それに「会ってみたい」と言う言葉がなんだか引っかかった。それは僕が水無瀬さんの曲を聞いて探したのと同じように、誰がこの絵を描いたのか知りたいということに等しいからだ。
「へぇ、黒崎さんだけじゃなくて他にも水無瀬さんが作曲している事を知っている人なんていたんだ」
「うん。恥ずかしいから作曲の事は誰にも言うつもりはなかったんだけどね、その子が落ち込んで暗くなっていた時があってね、私が作った曲を聞いて少しでも元気になってくれればいいなって思って、その子のために曲を作って渡したことがあるの。だから、その流れでその子は私が作曲している事を知っているんだよね。まぁあんまりいい曲ができたわけじゃないんだけどね、私が心配している気持ちは伝わってくれたのかなと思う」
自分のためだけに時間を使って曲を作ってくれたと言う事には、すごく価値があるはずだ。誰かにあげるものを作るために自分の大切な時間を使うということは、その人のために自分の人生の一部をあげることに等しいと僕は思う。それだけ何かを作ると言う事は力を使う。
「そんなことがあったんだ。その子ってこの学校の人なの?」
「ううん、違うよ。別の高校の子。中学生の時に同じピアノ教室に通っていて仲良くなった子でね、親の仕事の都合で、引っ越しちゃったから。その子が引っ越しちゃう前に、ネットに投稿している事も教えたんだ」
きっとその子とは相当仲が良かったのだろうし、ネットでつながれる時代だからこそ、教えたんだろうなと思った。

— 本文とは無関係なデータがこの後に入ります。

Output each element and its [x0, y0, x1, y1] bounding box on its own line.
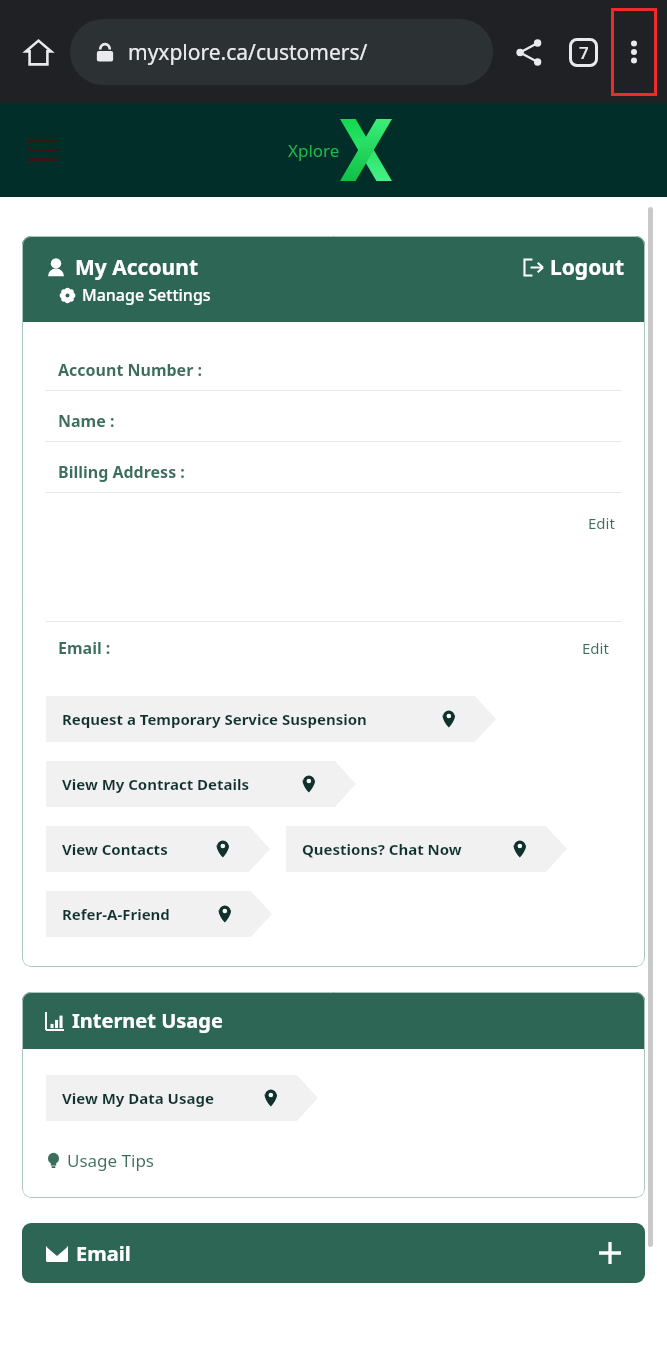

「そもそもどうして私がその子のために曲を作ろうって思ったかって言うとね、その子が私以上に音楽に真摯に向き合っていたからなの。だからこそ、他の方法で励ますよりも、私が作った曲で癒されてほしいなって思いを込めて曲を作ったんだ。音楽を通して仲良くなった子だったから、私とその子の間に音楽の存在が大きかったってのもあったとは思うんだけどね」
確かにその感覚はなんとなくだけど分かる。
相手と共有しているものの存在ってのはすごく大きい。僕が一樹にだけ漫画を書いている事を教えたのは、ただ単に小学校からの友達だからというわけではない。漫画や小説など、物語に関するものが好きな一樹だからこそ、教えたのだ。
物語に対して熱い情熱を持っていたからこそ、漫画という形式の物語を作ろうと決めた時に、一樹にだけは打ち明けた。一緒にお互いを高めあっていけるんじゃないかと思ったのだ。
「ちなみにね、その曲は私が初めて作った歌詞のある歌物の曲だったんだよね。思えば、初音ミクで曲を書こうと思えたのも、その曲を作った経験があったからだったりするんだよね。まぁ、私は歌が下手だから、ミクちゃんがいなければ、もう歌物は作らなかったと思うんだけどね」
ということは、きっとその人がいなければ、水無瀬さんと僕がこうやって出会うことがなかったかもしれない。
それを考えると僕は、その人に感謝をしなきゃいけないなと思った。
いつか可能なら直接会ってお礼を言ってみたい。